Tracking browsing data is common practice for many online brands. This data, including pages visited, frequency and length of visits to the site, and products viewed, is often hoarded on servers never to be seen again. But used correctly, this data can increase sales.

Many ecommerce companies track their customers’ browsing activity – when they entered the site, which pages they visited, and for how long. In some cases, this data just piles up on the company’s servers, but sometimes it can be used to generate actual value.

Recently, I received a data set containing some of the above information and wondered if I could draw some interesting insights. I tracked over 60K paying customers for a six-month period, in which they visited the site almost 700K times and made over 125K orders. To keep things simple, I focused the on the customers’ visit volume, without including specific pages they visited.

As a starting point, the first question I thought to answer was: How many times does a customer visit the site before ordering?

The graph below shows the distribution in the data:

A reminder: all of the customers in the sample ordered at least once before the six months period—which recorded their browsing activity—and at least once during the six months period. We excluded the visit on the order day. So, what does the data tell us?

The percentage of orders drops exponentially as the number of visits goes up. Intuitively, fewer customers visited the site over and over again, while more customers visited the site just once or a handful of times. We can also see that 71% of customers visited twice or more before ordering, and 54% visited at least three times before checkout.

The data contains visits and orders across a period of six months. Theoretically, a customer might visit the site and make an order six months later. In this case, we can debate whether there’s any connection between the visit and the order. Since the data regarding the specific pages and products from the customer’s visit is out of scope, the next graph shows all the visits made during the two weeks prior to an order, not including the one on order day:

Now it’s getting interesting. We can see that for 61% of the orders, the customer visited the site at least twice the two weeks before the order, and 40% visited three times or more beforehand.

Another thing I wanted to check; when exactly, two weeks prior to the order, did customers visit? Focusing on the first three visits within the two-week period prior to the order, we can see on average when the customer visited and the standard deviation in days:

It’s interesting that most of the customers visit 5-7 days before ordering, and don’t return until ordering. We can carefully assume that when a customer is on a verge of buying, they visit one last time to check the price, or possibly take a deeper look into the product details.
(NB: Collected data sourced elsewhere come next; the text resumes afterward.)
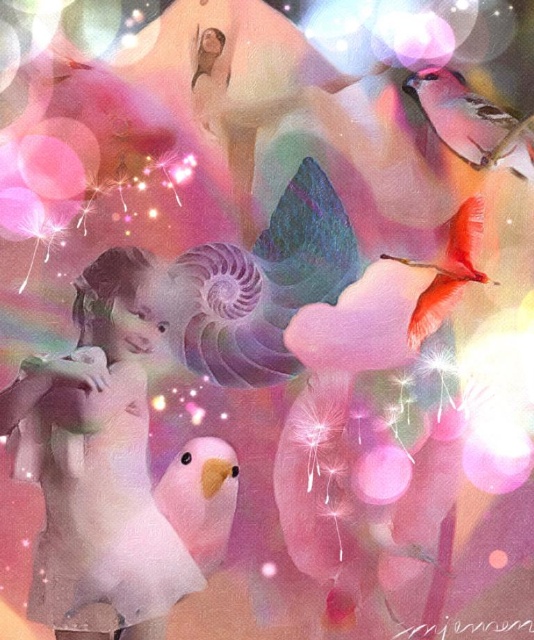 Question: Among these points, which one is nearest to the camera?

Choices:
 (A) (480, 230)
 (B) (434, 81)
 (C) (198, 480)

Answer: (B)

Question: Does pink matte bird at lower left appear over matte pink flamingo at upper right?

Choices:
 (A) no
 (B) yes

Answer: (A)

Question: Is pink matte bird at lower left behind matte pink flamingo at upper right?

Choices:
 (A) no
 (B) yes

Answer: (A)

Question: Can you confirm if matte pink parrot at upper right is wider than matte pink flamingo at upper right?

Choices:
 (A) no
 (B) yes

Answer: (B)

Question: Which object is positioned closest to the matte pink parrot at upper right?

Choices:
 (A) matte pink flamingo at upper right
 (B) pink matte bird at lower left

Answer: (A)

Question: Which point is farther to the camera?

Choices:
 (A) pink matte bird at lower left
 (B) matte pink parrot at upper right

Answer: (B) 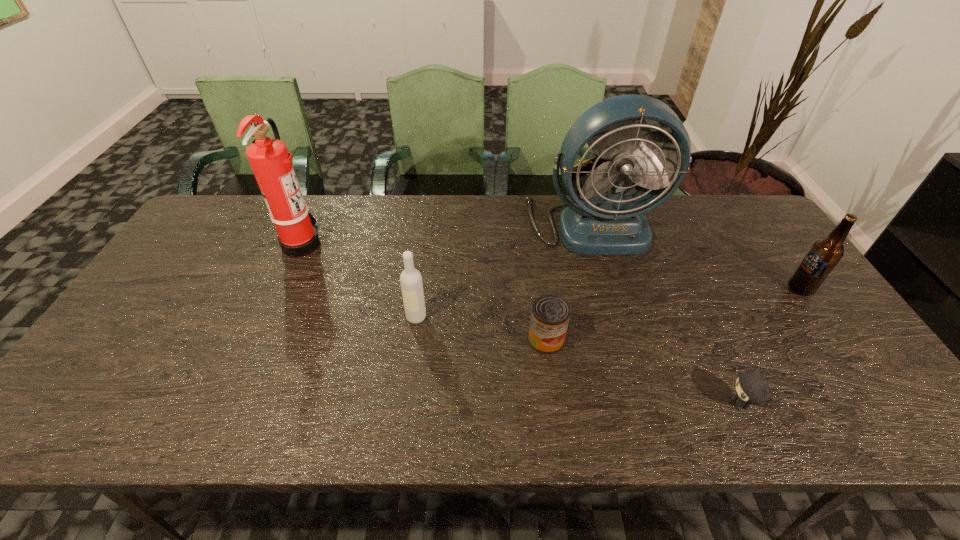 Locate an element on the screen. free space between the rightmost object and the third nearest object is located at coordinates (608, 303).

Where is `free space that is in between the leftmost object and the vodka`? free space that is in between the leftmost object and the vodka is located at coordinates (359, 280).

Locate an element on the screen. This screenshot has width=960, height=540. free space between the fourth nearest object and the leftmost object is located at coordinates (551, 266).

Identify the location of free space between the fan and the leftmost object. The height and width of the screenshot is (540, 960). (447, 234).

I want to click on free space between the rightmost object and the shortest object, so click(x=770, y=347).

You are a GUI agent. You are given a task and a screenshot of the screen. Output one action in this format:
    pyautogui.click(x=<x>, y=<y>)
    Task: Click on the vacant area that lies between the rightmost object and the leftmost object
    
    Given the screenshot: What is the action you would take?
    pyautogui.click(x=551, y=266)

Where is `unoccupied area between the can and the rightmost object`? The image size is (960, 540). unoccupied area between the can and the rightmost object is located at coordinates (673, 314).

Image resolution: width=960 pixels, height=540 pixels. In order to click on the fourth closest object to the can in this screenshot , I will do `click(270, 160)`.

In order to click on object that is the fifth closest to the can in this screenshot , I will do coord(823,256).

The image size is (960, 540). I want to click on vacant space that satisfies the following two spatial constraints: 1. in front of the fan to blow air; 2. at the nozzle of the leftmost object, so click(598, 244). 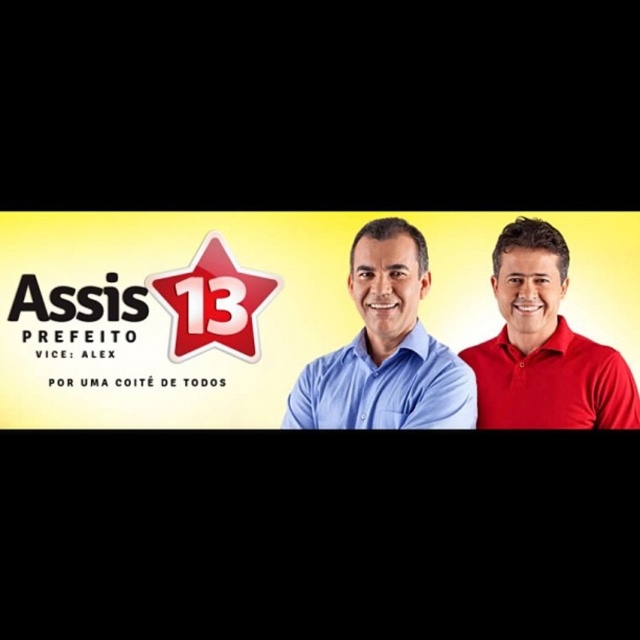 Question: Which point is closer to the camera?

Choices:
 (A) (396, 332)
 (B) (205, 296)
 (C) (520, 387)

Answer: (A)

Question: Which of the following is the closest to the observer?

Choices:
 (A) matte red star at center
 (B) blue shirt at center
 (C) red smooth polo shirt at right

Answer: (B)

Question: In this image, where is red smooth polo shirt at right located relative to matte red star at center?

Choices:
 (A) right
 (B) left

Answer: (A)

Question: Can you confirm if red smooth polo shirt at right is bigger than matte red star at center?

Choices:
 (A) yes
 (B) no

Answer: (A)

Question: Which point is farther to the camera?

Choices:
 (A) blue shirt at center
 (B) matte red star at center
 (C) red smooth polo shirt at right

Answer: (B)

Question: Can you confirm if red smooth polo shirt at right is positioned to the left of matte red star at center?

Choices:
 (A) yes
 (B) no

Answer: (B) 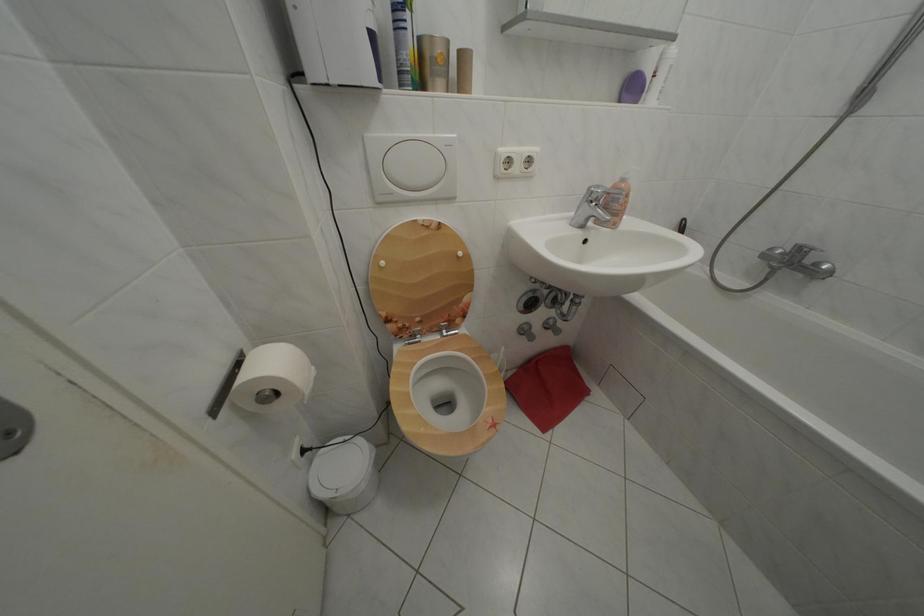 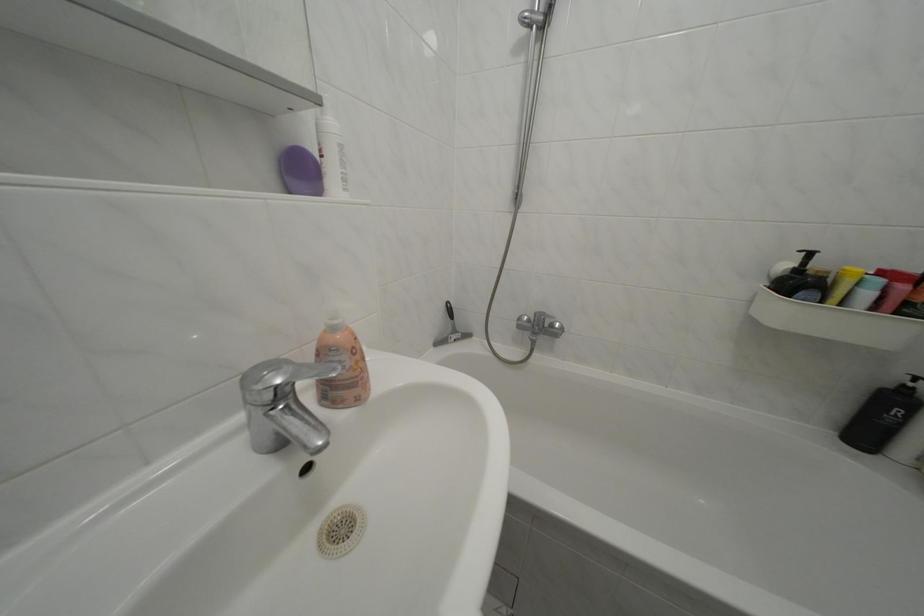 Question: Based on the continuous images, in which direction is the camera rotating? Reply with the corresponding letter.

Choices:
 (A) Left
 (B) Right
 (C) Up
 (D) Down

Answer: (B) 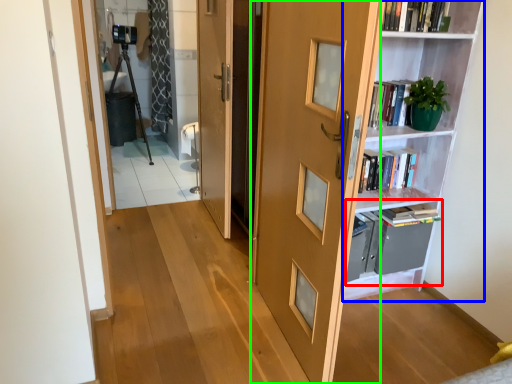 Question: Based on their relative distances, which object is farther from cabinet (highlighted by a red box)? Choose from shelf (highlighted by a blue box) and door (highlighted by a green box).

Choices:
 (A) shelf
 (B) door

Answer: (B) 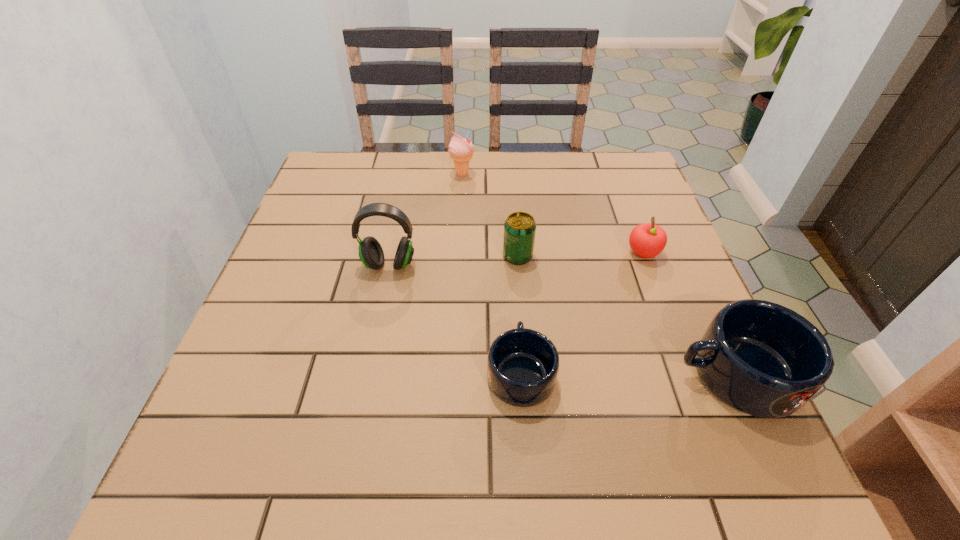 Find the location of a particular element. mug that is positioned at the right edge is located at coordinates (763, 359).

Find the location of `apple that is positioned at the right edge`. apple that is positioned at the right edge is located at coordinates (647, 240).

This screenshot has height=540, width=960. What are the coordinates of `object at the near right corner` in the screenshot? It's located at (763, 359).

Image resolution: width=960 pixels, height=540 pixels. What are the coordinates of `free space at the far edge of the desktop` in the screenshot? It's located at (489, 158).

Locate an element on the screen. Image resolution: width=960 pixels, height=540 pixels. free space at the left edge of the desktop is located at coordinates (307, 306).

Where is `vacant region at the right edge`? This screenshot has height=540, width=960. vacant region at the right edge is located at coordinates (657, 353).

In the image, there is a desktop. Where is `vacant area at the far left corner`? Image resolution: width=960 pixels, height=540 pixels. vacant area at the far left corner is located at coordinates (361, 183).

Find the location of `vacant space in between the leftmost object and the beer can`. vacant space in between the leftmost object and the beer can is located at coordinates (453, 260).

The image size is (960, 540). I want to click on free space between the second object from left to right and the taller mug, so click(599, 274).

Where is `free spot between the right mug and the beer can`? free spot between the right mug and the beer can is located at coordinates (627, 315).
Visits Affect On Future Orders

So far, I’ve presented a descriptive analysis on the customers’ visits behavior. Using this analysis, (and some common sense), we can expect some correlation between visits and future orders. To test this hypothesis, I added an additional 100K non-paying customers to the 60K paying customers sample. Now, we can test if the visit activity effects future orders. The independent variable was number of visits within a two-week period and the dependent variable was 1 or 0 – did the customer order sometime in the following month. The picture below illustrates the process:

I ran the test for three different points in time to ensure consistent results. In addition, I divided the customer into two groups – customers who visited one or two times and customers who visited three or more. This way, we can create a confusion matrix and evaluate the results:

It seems we’re onto something! If you look closely, you can see that on average, from the customers who visited one or two times, only 25% percent ordered in the following month, while 44% of those who visited three or more times made a purchase.

To Wrap It Up

It’s obvious that more visits indicate higher interest, therefore greater chances of completing an order in the future. We don’t need to analyze data for that. But now, we can make a data driven decision –if a customer makes two visits in less than two weeks, we should invest marketing efforts to “push” the customer to a third visit. This blog is just the tip of the iceberg when it comes to analyzing and acting upon customers browsing activity –make it count!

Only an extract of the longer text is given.